Tornato a Granada fonda il suo primo ospedale e ricerca due collaboratori. Questi primi “collaboratori” non erano persone che frequentavano abitualmente la Chiesa, ma due uomini in ricerca: uno cercava giustizia essendogli stato ucciso un fratello, l’altro era il gestore di case di tolleranza. E, queste due persone “in ricerca”, furono i primi compagni del nostro santo.
Nel frattempo, Giovanni di Dio, uomo magro e vestito di saio, incominciò a pellegrinare per le strade di Granada, e qui sorse anche il nome di “Fatebenefratelli” poiché ripeteva a chi incontrava; “fate bene fratelli a voi stessi facendo l’elemosina”.
Con il trascorrere del tempo l’organizzazione del suo ospedale, primo esempio di “ospedale moderno”, cresceva secondo criteri di efficienza intersecata ad un altissimo amore per il prossimo.
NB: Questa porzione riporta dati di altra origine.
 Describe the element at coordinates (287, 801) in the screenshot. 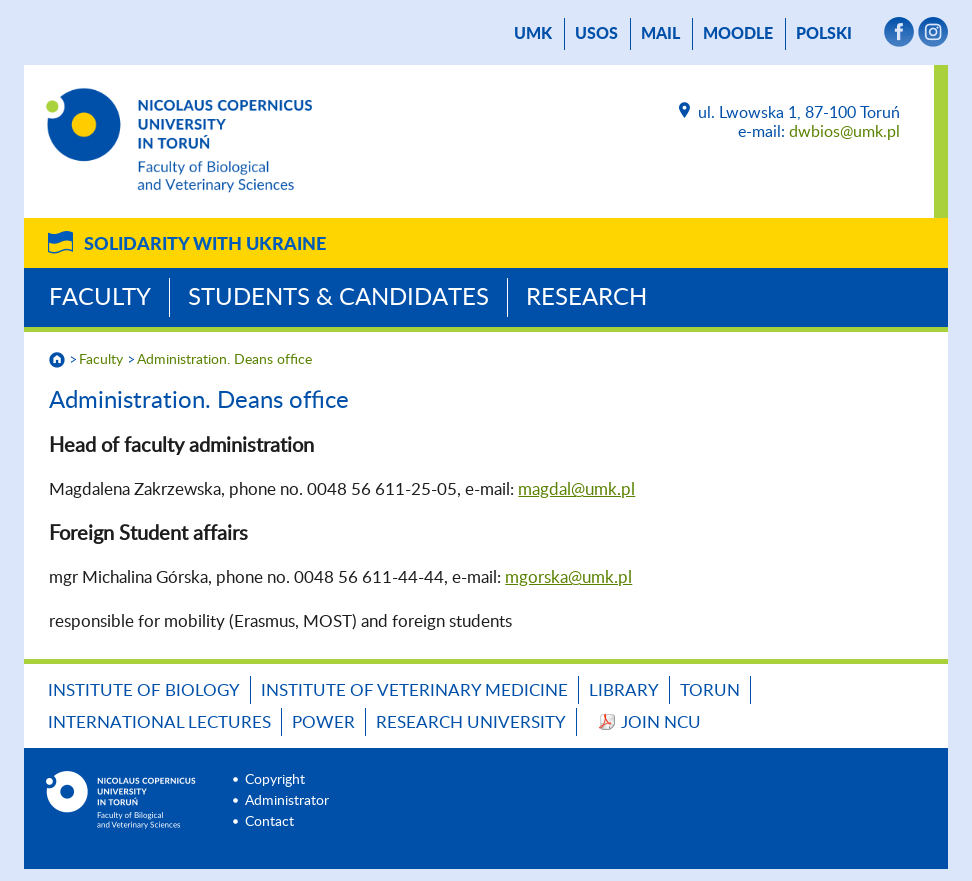 I see `Administrator` at that location. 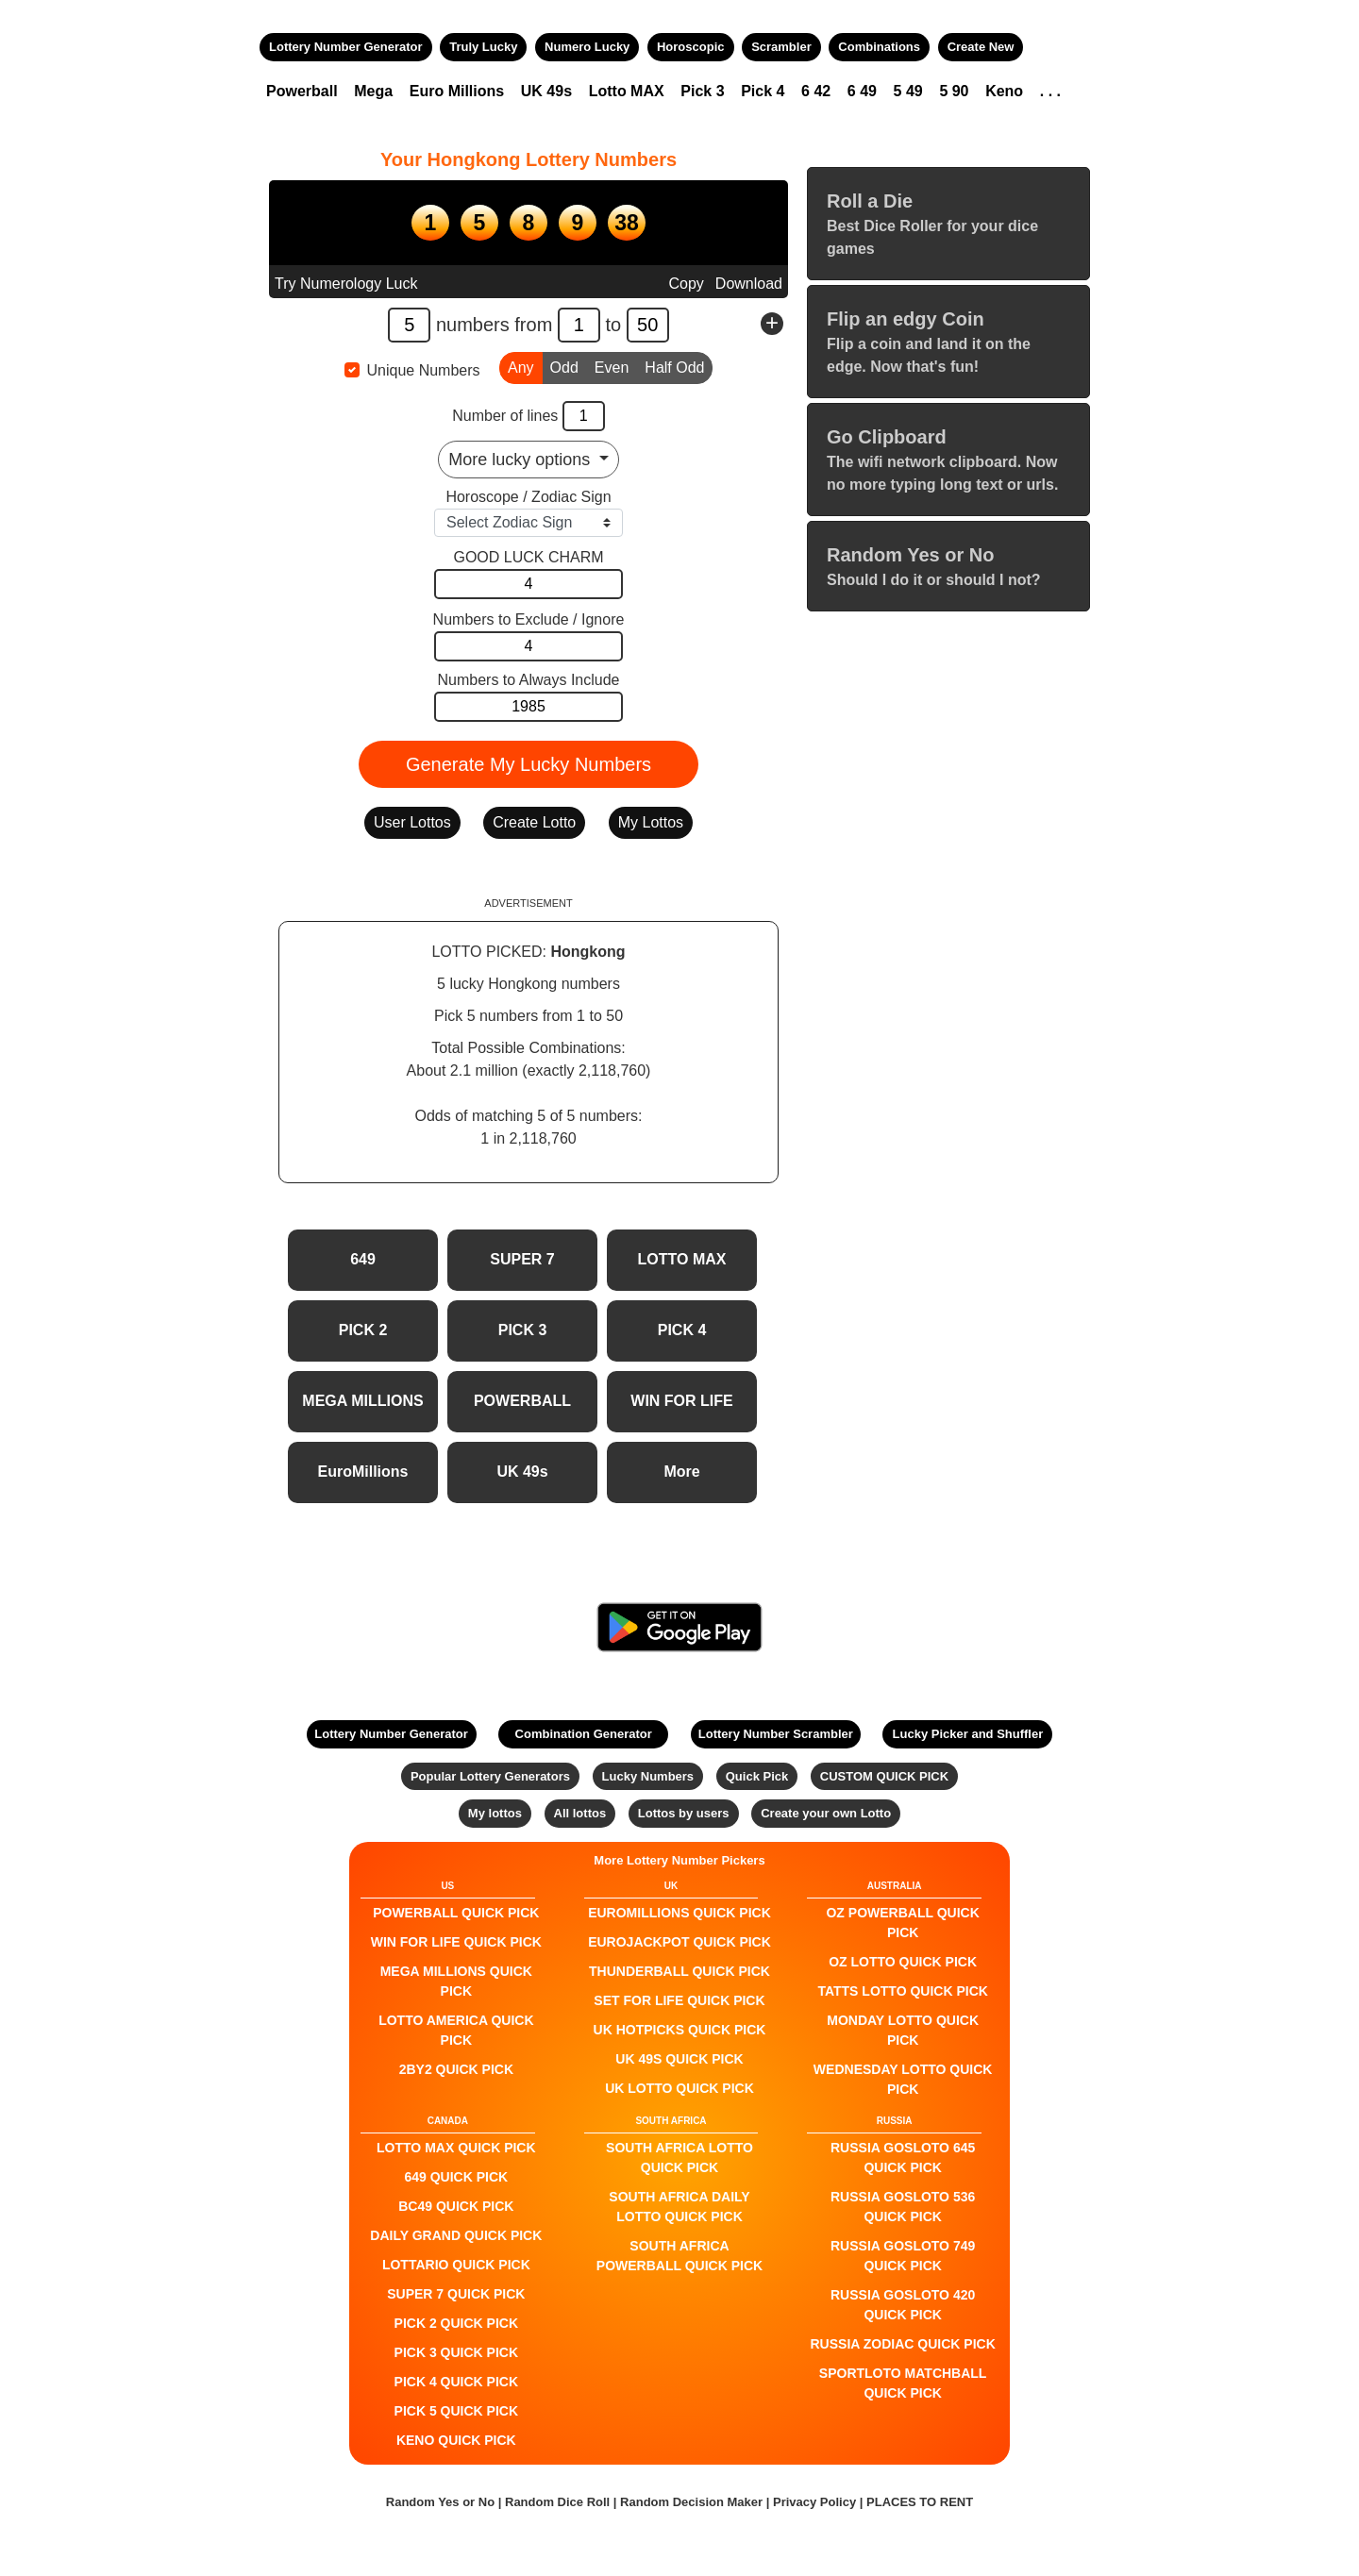 Image resolution: width=1359 pixels, height=2576 pixels. What do you see at coordinates (903, 2030) in the screenshot?
I see `Monday Lotto QUICK PICK` at bounding box center [903, 2030].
Fu il primo che diede un letto a ogni malato, che divise i malati per patologia, che curò particolarmente l’igiene… Tutto ciò fu riconosciuto da molti tra cui il medico ateo, antropologo e filosofo, Cesare Lombroso (Cfr. San Giovanni di Dio. L’uomo del genio, Torino 1888, pg. 307). Per comprendere più profondamente Giovanni di Dio, è importante evidenziare che il nostro Santo non volle supplire ad un bisogno sociale, poiché a Granada operavano già cinque strutture ospedaliere, ma volle creare un “nuovo modello assistenziale” che ponesse il malato al centro della struttura; una struttura che doveva esistere solo per curare il sofferente. Come è attuale questa visione, soprattutto oggi, di fronte all’aziendalizzazione della sanità o alla inversione di ruoli: bilanci, operatori, sindacati… poi il malato.
In società
Dopo aver fondato il suo ospedale si reca da re Filippo II per chiedergli aiuto, cioè entra nella società; oggi forse si direbbe: “fa politica”. E qui è opportuno chiarire il concetto. La politica, giustamente intesa, è una grande scienza, e “fare politica”, è un notevole servizio, poiché il termine “politica” deriva dalla parola greca “polis” cioè “città”. Di conseguenza, la politica, è la costruzione della città e della civiltà a favore dell’uomo. Giuseppe Lazzati, famoso rettore dell’Università Cattolica, definiva la politica “la scienza della costrizione della città dell’uomo a misura d’uomo” (Città dell’uomo. Costruire, da cristiani, la città dell’uomo a misura d’uomo, Ave, pg. 41). Giovanni di Dio, aveva intuito già allora, che l’autentica carità non può rinchiudersi in se stessa ma deve aprirsi agli altri, ai bisogni di tutti, alle nuove e continue esigenze della società con la quale serviva continuamente dialogare. Soprattutto con le sue Istituzioni.
Dopo di Lui
Morì nel 1550 e immediatamente sorse “l’Ordine Ospedaliero di san Giovanni di Dio” (Fatebenefratelli) che da oltre cinque secoli assiste gli ammalati in tutto il mondo con ospedali sia generali che psichiatrici, cliniche e case di riposo.